- _YOUR GOAL_: Among the records, which lines hold the word "alerts"? Pick them out.

- _Items from a dataset_:
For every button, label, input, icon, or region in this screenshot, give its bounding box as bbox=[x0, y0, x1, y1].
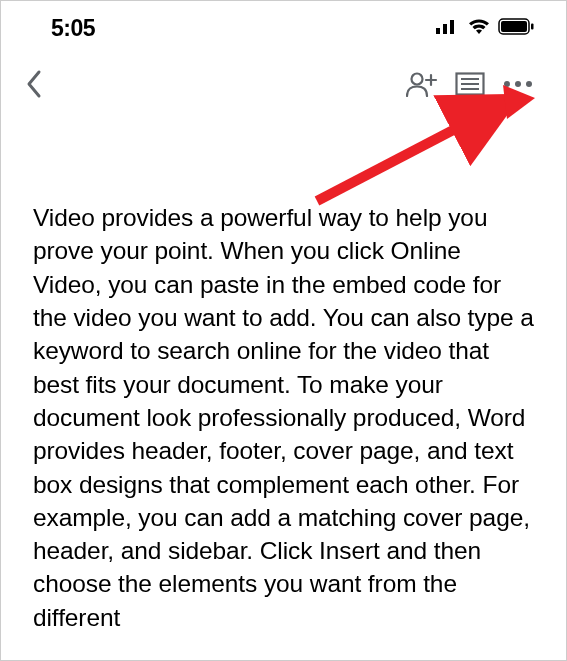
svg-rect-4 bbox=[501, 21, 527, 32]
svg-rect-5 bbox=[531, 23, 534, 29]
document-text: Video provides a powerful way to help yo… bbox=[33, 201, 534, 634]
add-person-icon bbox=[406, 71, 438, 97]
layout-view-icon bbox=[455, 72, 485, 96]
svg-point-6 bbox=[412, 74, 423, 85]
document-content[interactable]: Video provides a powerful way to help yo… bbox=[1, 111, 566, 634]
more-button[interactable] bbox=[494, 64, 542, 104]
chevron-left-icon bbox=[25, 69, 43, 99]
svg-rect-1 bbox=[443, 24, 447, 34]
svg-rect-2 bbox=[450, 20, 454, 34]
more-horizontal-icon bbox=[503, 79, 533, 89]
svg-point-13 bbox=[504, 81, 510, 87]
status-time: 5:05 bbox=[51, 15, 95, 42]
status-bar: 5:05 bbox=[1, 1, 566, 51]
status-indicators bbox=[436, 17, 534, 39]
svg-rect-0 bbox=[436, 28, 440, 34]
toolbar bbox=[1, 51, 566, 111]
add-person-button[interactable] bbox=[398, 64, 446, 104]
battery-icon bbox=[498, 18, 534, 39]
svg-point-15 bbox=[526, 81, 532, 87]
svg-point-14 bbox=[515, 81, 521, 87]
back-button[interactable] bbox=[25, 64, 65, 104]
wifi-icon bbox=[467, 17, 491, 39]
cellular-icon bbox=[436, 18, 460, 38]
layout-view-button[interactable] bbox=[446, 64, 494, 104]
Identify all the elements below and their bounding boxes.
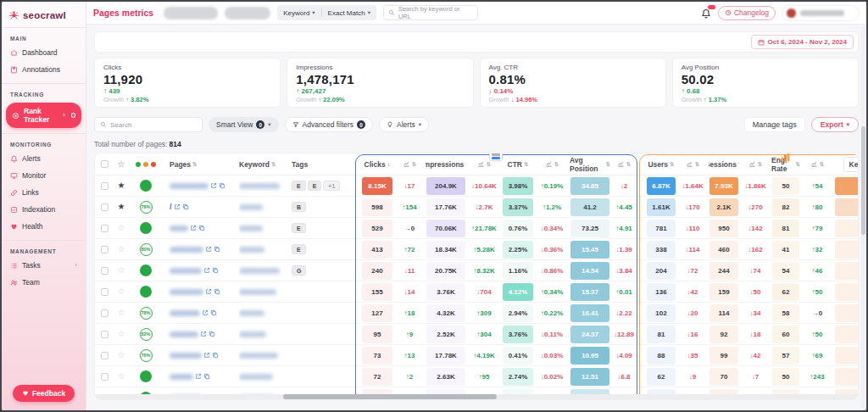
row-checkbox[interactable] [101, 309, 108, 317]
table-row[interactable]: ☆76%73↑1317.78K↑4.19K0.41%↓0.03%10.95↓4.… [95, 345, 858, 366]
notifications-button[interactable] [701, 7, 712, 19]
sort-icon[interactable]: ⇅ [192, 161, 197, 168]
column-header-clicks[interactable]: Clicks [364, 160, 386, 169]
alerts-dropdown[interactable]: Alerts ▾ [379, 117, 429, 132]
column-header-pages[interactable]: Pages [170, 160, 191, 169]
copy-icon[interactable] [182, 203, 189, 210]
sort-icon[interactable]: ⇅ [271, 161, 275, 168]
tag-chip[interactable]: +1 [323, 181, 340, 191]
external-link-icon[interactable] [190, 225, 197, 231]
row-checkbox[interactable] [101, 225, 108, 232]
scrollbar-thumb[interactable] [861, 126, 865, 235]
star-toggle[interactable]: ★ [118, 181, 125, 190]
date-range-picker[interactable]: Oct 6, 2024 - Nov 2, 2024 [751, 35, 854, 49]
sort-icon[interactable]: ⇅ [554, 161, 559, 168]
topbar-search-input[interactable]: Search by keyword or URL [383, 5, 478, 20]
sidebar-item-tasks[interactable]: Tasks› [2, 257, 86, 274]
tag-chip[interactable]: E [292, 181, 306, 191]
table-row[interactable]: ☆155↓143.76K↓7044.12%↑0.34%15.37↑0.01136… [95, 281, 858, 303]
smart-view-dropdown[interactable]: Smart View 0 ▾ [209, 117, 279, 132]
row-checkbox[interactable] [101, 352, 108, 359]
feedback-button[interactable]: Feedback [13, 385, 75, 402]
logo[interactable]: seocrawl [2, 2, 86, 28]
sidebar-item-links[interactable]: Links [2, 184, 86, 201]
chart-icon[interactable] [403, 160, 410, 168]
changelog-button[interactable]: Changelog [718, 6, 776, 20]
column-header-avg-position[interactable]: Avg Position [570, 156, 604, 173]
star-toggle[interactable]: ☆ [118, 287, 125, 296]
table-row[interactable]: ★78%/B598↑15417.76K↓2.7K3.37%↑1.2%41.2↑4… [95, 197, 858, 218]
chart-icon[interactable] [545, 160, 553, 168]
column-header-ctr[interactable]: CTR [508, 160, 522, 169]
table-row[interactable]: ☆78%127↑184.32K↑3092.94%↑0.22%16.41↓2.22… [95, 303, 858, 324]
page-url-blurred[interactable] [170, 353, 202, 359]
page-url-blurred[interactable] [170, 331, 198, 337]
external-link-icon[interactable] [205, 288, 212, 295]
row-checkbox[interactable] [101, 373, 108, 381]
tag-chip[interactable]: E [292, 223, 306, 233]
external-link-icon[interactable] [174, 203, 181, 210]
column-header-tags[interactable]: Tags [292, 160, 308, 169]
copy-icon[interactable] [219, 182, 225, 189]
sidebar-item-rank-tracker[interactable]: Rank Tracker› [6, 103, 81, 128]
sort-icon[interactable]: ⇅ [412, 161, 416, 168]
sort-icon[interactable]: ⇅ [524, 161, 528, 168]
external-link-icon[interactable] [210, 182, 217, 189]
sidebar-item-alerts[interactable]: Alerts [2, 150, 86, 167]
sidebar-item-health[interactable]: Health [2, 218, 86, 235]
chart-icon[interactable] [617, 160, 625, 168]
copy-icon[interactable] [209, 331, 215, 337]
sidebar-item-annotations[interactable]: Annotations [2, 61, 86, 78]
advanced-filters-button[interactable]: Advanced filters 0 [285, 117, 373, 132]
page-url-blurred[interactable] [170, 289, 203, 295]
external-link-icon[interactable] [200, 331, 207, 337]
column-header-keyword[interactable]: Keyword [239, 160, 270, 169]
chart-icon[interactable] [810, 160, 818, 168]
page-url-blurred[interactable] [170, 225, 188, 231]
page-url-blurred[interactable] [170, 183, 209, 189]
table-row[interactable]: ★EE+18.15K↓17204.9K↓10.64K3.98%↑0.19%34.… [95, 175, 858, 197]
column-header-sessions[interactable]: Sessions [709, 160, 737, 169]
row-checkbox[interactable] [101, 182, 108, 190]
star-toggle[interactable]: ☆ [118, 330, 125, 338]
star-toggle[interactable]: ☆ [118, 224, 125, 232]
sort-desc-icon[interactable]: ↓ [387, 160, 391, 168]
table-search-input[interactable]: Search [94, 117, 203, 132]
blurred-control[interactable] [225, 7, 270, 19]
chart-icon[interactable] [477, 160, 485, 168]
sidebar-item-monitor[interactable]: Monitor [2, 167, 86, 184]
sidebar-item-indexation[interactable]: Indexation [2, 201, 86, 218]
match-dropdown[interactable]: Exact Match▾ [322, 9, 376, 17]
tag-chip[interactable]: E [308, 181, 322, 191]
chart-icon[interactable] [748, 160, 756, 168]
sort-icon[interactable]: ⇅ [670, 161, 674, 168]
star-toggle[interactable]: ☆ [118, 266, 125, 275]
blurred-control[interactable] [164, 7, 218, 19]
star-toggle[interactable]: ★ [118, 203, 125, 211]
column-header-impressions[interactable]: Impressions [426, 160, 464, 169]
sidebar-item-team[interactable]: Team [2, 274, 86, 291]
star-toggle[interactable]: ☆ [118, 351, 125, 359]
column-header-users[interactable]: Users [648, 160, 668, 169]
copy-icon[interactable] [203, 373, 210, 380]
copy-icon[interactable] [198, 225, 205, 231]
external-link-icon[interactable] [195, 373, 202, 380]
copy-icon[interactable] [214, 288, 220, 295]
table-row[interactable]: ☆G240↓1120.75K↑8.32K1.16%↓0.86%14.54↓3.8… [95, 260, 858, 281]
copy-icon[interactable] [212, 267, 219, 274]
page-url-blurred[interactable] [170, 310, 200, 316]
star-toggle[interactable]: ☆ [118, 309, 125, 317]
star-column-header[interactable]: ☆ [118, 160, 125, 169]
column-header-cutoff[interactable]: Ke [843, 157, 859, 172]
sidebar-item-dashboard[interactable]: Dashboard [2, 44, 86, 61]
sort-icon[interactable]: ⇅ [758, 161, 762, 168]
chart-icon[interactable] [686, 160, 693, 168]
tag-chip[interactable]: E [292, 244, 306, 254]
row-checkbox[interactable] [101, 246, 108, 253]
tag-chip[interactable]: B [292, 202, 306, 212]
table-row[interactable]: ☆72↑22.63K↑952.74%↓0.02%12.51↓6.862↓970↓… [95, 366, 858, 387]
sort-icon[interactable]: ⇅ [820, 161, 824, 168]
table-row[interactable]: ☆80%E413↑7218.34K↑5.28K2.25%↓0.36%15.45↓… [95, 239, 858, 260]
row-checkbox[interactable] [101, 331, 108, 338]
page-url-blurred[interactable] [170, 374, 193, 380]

- _REPLY TO THE TASK_:
alerts-dropdown[interactable]: Alerts ▾ [379, 117, 429, 132]
sidebar-item-alerts[interactable]: Alerts [2, 150, 86, 167]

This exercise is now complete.